Twitter espère renouer avec les bénéfices en dépit des pannes et d’une image qui se dégrade


Aucun lien, aucune image, et des messages d’erreur à la pelle : ce lundi 6 mars, Twitter a été touché pendant plus d’une heure par une importante panne. La dernière d’une inquiétante série : en février, le service a connu quatre pannes d’ampleur moyenne, contre neuf pour l’ensemble de l’année 2022. Ces dysfonctionnements à répétition illustrent la crise dans laquelle s’enfonce l’entreprise, depuis son rachat par Elon Musk en octobre.

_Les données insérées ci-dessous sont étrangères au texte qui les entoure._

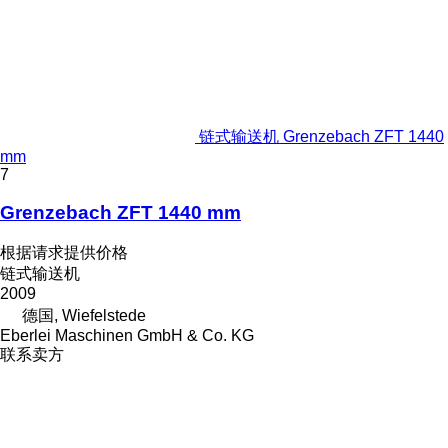
链式输送机 Grenzebach ZFT 1440
mm
7
Grenzebach ZFT 1440 mm
根据请求提供价格
链式输送机
2009
德国, Wiefelstede
Eberlei Maschinen GmbH & Co. KG
联系卖方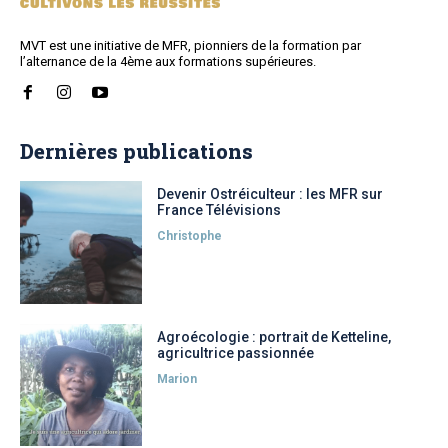
MVT est une initiative de MFR, pionniers de la formation par
l’alternance de la 4ème aux formations supérieures.
Dernières publications
Devenir Ostréiculteur : les MFR sur
France Télévisions
Christophe
Agroécologie : portrait de Ketteline,
agricultrice passionnée
Marion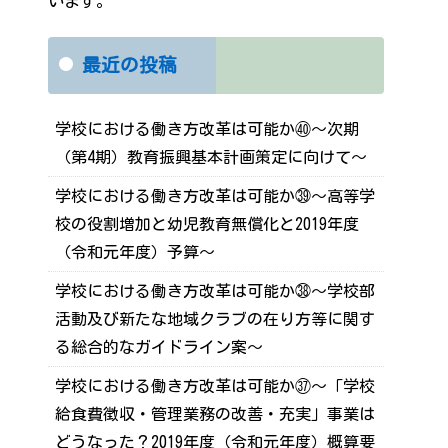
います。
最近の投稿
学校における働き方改革は可能か㊵～次期
（第4期）教育振興基本計画策定に向けて～
学校における働き方改革は可能か㊴～高等学
校の役割増加と幼児教育無償化と2019年度
（令和元年度）予算～
学校における働き方改革は可能か㊳～学校部
活動及び新たな地域クラブの在り方等に関す
る総合的なガイドライン案～
学校における働き方改革は可能か㊲～「学校
給食費徴収・管理業務の改善・充実」事業は
どうなった？2019年度（令和元年度）概算要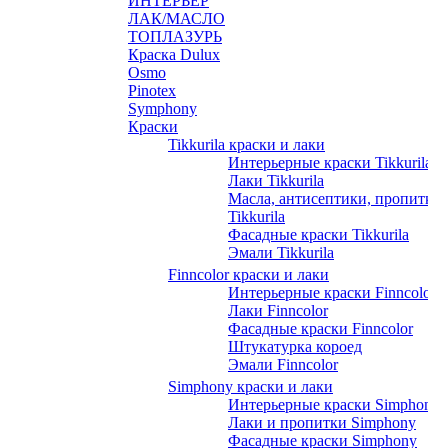
ИНТЕРЬЕР
ЛАК/МАСЛО
ТОПЛАЗУРЬ
Краска Dulux
Osmo
Pinotex
Symphony
Краски
Tikkurila краски и лаки
Интерьерные краски Tikkurila
Лаки Tikkurila
Масла, антисептики, пропитки
Tikkurila
Фасадные краски Tikkurila
Эмали Tikkurila
Finncolor краски и лаки
Интерьерные краски Finncolor
Лаки Finncolor
Фасадные краски Finncolor
Штукатурка короед
Эмали Finncolor
Simphony краски и лаки
Интерьерные краски Simphony
Лаки и пропитки Simphony
Фасадные краски Simphony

« Une petite modification sur l’API [interface de programmation] a eu des conséquences à grande échelle », a expliqué peu après Elon Musk, le PDG du réseau social. « Le code [de Twitter] est très fragile, sans que ça soit justifié. Il faudra à terme le réécrire complètement. » La « petite modification » évoquée par M. Musk était le fait d’une erreur d’un ingénieur, mais pour de nombreux commentateurs, elle trouve aussi et surtout son origine dans les vagues de licenciements décidées par M. Musk, qui a supprimé des centaines de postes dans les équipes d’ingénieurs du réseau social.

Selon les informations du média spécialisé Platformer, l’entreprise ne compte plus qu’un seul ingénieur chargé de la site reliability, la « stabilité de la plate-forme », dont le rôle est de contrôler les modifications apportées à Twitter pour éviter qu’elles aient des effets de bord désastreux. Les grandes plates-formes – dont Twitter jusqu’à son rachat par Elon Musk – ont généralement des équipes entières, parfois composées de plusieurs dizaines d’ingénieurs, pour jouer ce rôle. D’autres équipes au rôle technique crucial ont vu leurs effectifs fondre depuis la prise de contrôle du multimilliardaire, fin 2022, laissant craindre une multiplication des pannes dans les mois à venir.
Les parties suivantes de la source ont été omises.